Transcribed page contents
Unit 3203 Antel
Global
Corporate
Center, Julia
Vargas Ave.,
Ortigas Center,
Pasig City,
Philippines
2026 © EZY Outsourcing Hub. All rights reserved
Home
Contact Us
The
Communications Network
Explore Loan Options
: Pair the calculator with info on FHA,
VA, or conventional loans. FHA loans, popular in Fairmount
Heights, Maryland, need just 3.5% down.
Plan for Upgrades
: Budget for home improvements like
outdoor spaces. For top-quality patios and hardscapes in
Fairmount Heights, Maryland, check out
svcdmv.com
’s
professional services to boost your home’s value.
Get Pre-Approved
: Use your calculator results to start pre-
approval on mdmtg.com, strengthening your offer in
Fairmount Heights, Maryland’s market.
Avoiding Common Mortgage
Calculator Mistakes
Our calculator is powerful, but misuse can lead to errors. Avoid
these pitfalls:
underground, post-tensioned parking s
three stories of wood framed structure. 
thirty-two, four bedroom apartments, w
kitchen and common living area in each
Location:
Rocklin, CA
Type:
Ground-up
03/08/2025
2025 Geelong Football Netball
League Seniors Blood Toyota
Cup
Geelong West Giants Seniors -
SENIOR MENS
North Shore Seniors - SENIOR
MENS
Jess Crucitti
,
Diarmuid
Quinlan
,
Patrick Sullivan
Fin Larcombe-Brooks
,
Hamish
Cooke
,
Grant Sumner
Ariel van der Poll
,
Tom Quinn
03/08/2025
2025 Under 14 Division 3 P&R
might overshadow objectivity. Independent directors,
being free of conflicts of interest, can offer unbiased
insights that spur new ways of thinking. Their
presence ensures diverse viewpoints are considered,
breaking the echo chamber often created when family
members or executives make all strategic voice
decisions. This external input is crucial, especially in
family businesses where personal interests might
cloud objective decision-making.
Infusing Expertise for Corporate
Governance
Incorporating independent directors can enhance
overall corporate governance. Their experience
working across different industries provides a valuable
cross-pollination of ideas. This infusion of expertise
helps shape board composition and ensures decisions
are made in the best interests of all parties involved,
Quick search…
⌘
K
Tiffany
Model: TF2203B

Task to carry out: All entries must come back exactly as they were written.

Task result:
Unit 3203 Antel
Global
Corporate
Center, Julia
Vargas Ave.,
Ortigas Center,
Pasig City,
Philippines
2026 © EZY Outsourcing Hub. All rights reserved
Home
Contact Us
The
Communications Network
Explore Loan Options
: Pair the calculator with info on FHA,
VA, or conventional loans. FHA loans, popular in Fairmount
Heights, Maryland, need just 3.5% down.
Plan for Upgrades
: Budget for home improvements like
outdoor spaces. For top-quality patios and hardscapes in
Fairmount Heights, Maryland, check out
svcdmv.com
’s
professional services to boost your home’s value.
Get Pre-Approved
: Use your calculator results to start pre-
approval on mdmtg.com, strengthening your offer in
Fairmount Heights, Maryland’s market.
Avoiding Common Mortgage
Calculator Mistakes
Our calculator is powerful, but misuse can lead to errors. Avoid
these pitfalls:
underground, post-tensioned parking s
three stories of wood framed structure. 
thirty-two, four bedroom apartments, w
kitchen and common living area in each
Location:
Rocklin, CA
Type:
Ground-up
03/08/2025
2025 Geelong Football Netball
League Seniors Blood Toyota
Cup
Geelong West Giants Seniors -
SENIOR MENS
North Shore Seniors - SENIOR
MENS
Jess Crucitti
,
Diarmuid
Quinlan
,
Patrick Sullivan
Fin Larcombe-Brooks
,
Hamish
Cooke
,
Grant Sumner
Ariel van der Poll
,
Tom Quinn
03/08/2025
2025 Under 14 Division 3 P&R
might overshadow objectivity. Independent directors,
being free of conflicts of interest, can offer unbiased
insights that spur new ways of thinking. Their
presence ensures diverse viewpoints are considered,
breaking the echo chamber often created when family
members or executives make all strategic voice
decisions. This external input is crucial, especially in
family businesses where personal interests might
cloud objective decision-making.
Infusing Expertise for Corporate
Governance
Incorporating independent directors can enhance
overall corporate governance. Their experience
working across different industries provides a valuable
cross-pollination of ideas. This infusion of expertise
helps shape board composition and ensures decisions
are made in the best interests of all parties involved,
Quick search…
⌘
K
Tiffany
Model: TF2203B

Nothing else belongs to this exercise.